## To do
Give back the full listing exactly as it appears below.

## Data to process

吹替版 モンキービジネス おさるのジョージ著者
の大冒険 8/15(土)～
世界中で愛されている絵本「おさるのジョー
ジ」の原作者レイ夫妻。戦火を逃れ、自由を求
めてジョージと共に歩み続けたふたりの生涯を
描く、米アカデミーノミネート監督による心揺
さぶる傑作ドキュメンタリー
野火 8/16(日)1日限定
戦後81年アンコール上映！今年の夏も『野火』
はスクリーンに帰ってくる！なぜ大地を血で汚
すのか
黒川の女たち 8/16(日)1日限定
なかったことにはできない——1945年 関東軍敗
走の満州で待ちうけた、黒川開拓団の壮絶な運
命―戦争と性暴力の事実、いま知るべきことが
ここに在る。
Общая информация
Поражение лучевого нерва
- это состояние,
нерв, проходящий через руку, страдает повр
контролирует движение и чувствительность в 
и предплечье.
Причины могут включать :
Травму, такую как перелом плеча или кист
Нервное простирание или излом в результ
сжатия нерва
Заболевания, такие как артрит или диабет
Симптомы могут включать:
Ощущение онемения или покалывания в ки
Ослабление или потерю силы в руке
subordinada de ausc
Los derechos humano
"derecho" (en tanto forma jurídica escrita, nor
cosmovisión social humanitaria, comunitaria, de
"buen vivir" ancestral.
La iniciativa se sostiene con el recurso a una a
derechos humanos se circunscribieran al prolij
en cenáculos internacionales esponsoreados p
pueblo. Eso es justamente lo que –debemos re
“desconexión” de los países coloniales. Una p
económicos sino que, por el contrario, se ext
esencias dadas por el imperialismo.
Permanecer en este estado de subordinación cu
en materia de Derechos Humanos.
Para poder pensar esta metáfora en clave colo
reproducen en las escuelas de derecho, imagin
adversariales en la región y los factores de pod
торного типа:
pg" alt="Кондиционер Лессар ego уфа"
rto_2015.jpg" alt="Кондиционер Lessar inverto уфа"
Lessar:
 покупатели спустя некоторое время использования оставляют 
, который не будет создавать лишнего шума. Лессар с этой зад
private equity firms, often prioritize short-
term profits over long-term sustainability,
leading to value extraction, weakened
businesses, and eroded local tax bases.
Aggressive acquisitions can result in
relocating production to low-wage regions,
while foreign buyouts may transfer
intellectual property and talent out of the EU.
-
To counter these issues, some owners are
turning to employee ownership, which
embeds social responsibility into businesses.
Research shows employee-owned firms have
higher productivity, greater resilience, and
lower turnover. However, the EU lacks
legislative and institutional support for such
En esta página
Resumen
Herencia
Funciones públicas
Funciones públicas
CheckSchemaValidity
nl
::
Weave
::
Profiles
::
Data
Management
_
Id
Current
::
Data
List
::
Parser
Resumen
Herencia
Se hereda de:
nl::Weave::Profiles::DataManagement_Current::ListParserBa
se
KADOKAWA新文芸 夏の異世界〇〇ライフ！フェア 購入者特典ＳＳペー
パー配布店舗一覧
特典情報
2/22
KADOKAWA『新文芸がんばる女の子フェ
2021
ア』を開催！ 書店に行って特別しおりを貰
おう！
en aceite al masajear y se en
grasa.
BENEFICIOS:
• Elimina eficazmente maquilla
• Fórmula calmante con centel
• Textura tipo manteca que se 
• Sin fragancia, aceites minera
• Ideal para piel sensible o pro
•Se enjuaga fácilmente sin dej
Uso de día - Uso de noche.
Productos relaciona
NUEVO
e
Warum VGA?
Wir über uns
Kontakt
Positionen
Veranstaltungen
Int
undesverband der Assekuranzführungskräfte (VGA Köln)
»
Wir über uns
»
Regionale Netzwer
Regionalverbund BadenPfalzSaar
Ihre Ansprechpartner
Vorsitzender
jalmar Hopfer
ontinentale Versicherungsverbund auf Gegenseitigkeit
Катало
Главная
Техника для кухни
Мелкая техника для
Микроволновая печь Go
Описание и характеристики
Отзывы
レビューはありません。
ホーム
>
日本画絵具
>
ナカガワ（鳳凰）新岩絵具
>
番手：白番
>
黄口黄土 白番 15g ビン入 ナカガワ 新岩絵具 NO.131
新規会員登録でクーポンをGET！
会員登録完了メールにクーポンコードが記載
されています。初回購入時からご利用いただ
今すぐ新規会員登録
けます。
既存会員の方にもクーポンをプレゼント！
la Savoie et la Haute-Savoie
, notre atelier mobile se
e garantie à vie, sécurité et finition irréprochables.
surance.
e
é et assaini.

## Answer box
吹替版 モンキービジネス おさるのジョージ著者
の大冒険 8/15(土)～
世界中で愛されている絵本「おさるのジョー
ジ」の原作者レイ夫妻。戦火を逃れ、自由を求
めてジョージと共に歩み続けたふたりの生涯を
描く、米アカデミーノミネート監督による心揺
さぶる傑作ドキュメンタリー
野火 8/16(日)1日限定
戦後81年アンコール上映！今年の夏も『野火』
はスクリーンに帰ってくる！なぜ大地を血で汚
すのか
黒川の女たち 8/16(日)1日限定
なかったことにはできない——1945年 関東軍敗
走の満州で待ちうけた、黒川開拓団の壮絶な運
命―戦争と性暴力の事実、いま知るべきことが
ここに在る。
Общая информация
Поражение лучевого нерва
- это состояние,
нерв, проходящий через руку, страдает повр
контролирует движение и чувствительность в 
и предплечье.
Причины могут включать :
Травму, такую как перелом плеча или кист
Нервное простирание или излом в результ
сжатия нерва
Заболевания, такие как артрит или диабет
Симптомы могут включать:
Ощущение онемения или покалывания в ки
Ослабление или потерю силы в руке
subordinada de ausc
Los derechos humano
"derecho" (en tanto forma jurídica escrita, nor
cosmovisión social humanitaria, comunitaria, de
"buen vivir" ancestral.
La iniciativa se sostiene con el recurso a una a
derechos humanos se circunscribieran al prolij
en cenáculos internacionales esponsoreados p
pueblo. Eso es justamente lo que –debemos re
“desconexión” de los países coloniales. Una p
económicos sino que, por el contrario, se ext
esencias dadas por el imperialismo.
Permanecer en este estado de subordinación cu
en materia de Derechos Humanos.
Para poder pensar esta metáfora en clave colo
reproducen en las escuelas de derecho, imagin
adversariales en la región y los factores de pod
торного типа:
pg" alt="Кондиционер Лессар ego уфа"
rto_2015.jpg" alt="Кондиционер Lessar inverto уфа"
Lessar:
 покупатели спустя некоторое время использования оставляют 
, который не будет создавать лишнего шума. Лессар с этой зад
private equity firms, often prioritize short-
term profits over long-term sustainability,
leading to value extraction, weakened
businesses, and eroded local tax bases.
Aggressive acquisitions can result in
relocating production to low-wage regions,
while foreign buyouts may transfer
intellectual property and talent out of the EU.
-
To counter these issues, some owners are
turning to employee ownership, which
embeds social responsibility into businesses.
Research shows employee-owned firms have
higher productivity, greater resilience, and
lower turnover. However, the EU lacks
legislative and institutional support for such
En esta página
Resumen
Herencia
Funciones públicas
Funciones públicas
CheckSchemaValidity
nl
::
Weave
::
Profiles
::
Data
Management
_
Id
Current
::
Data
List
::
Parser
Resumen
Herencia
Se hereda de:
nl::Weave::Profiles::DataManagement_Current::ListParserBa
se
KADOKAWA新文芸 夏の異世界〇〇ライフ！フェア 購入者特典ＳＳペー
パー配布店舗一覧
特典情報
2/22
KADOKAWA『新文芸がんばる女の子フェ
2021
ア』を開催！ 書店に行って特別しおりを貰
おう！
en aceite al masajear y se en
grasa.
BENEFICIOS:
• Elimina eficazmente maquilla
• Fórmula calmante con centel
• Textura tipo manteca que se 
• Sin fragancia, aceites minera
• Ideal para piel sensible o pro
•Se enjuaga fácilmente sin dej
Uso de día - Uso de noche.
Productos relaciona
NUEVO
e
Warum VGA?
Wir über uns
Kontakt
Positionen
Veranstaltungen
Int
undesverband der Assekuranzführungskräfte (VGA Köln)
»
Wir über uns
»
Regionale Netzwer
Regionalverbund BadenPfalzSaar
Ihre Ansprechpartner
Vorsitzender
jalmar Hopfer
ontinentale Versicherungsverbund auf Gegenseitigkeit
Катало
Главная
Техника для кухни
Мелкая техника для
Микроволновая печь Go
Описание и характеристики
Отзывы
レビューはありません。
ホーム
>
日本画絵具
>
ナカガワ（鳳凰）新岩絵具
>
番手：白番
>
黄口黄土 白番 15g ビン入 ナカガワ 新岩絵具 NO.131
新規会員登録でクーポンをGET！
会員登録完了メールにクーポンコードが記載
されています。初回購入時からご利用いただ
今すぐ新規会員登録
けます。
既存会員の方にもクーポンをプレゼント！
la Savoie et la Haute-Savoie
, notre atelier mobile se
e garantie à vie, sécurité et finition irréprochables.
surance.
e
é et assaini.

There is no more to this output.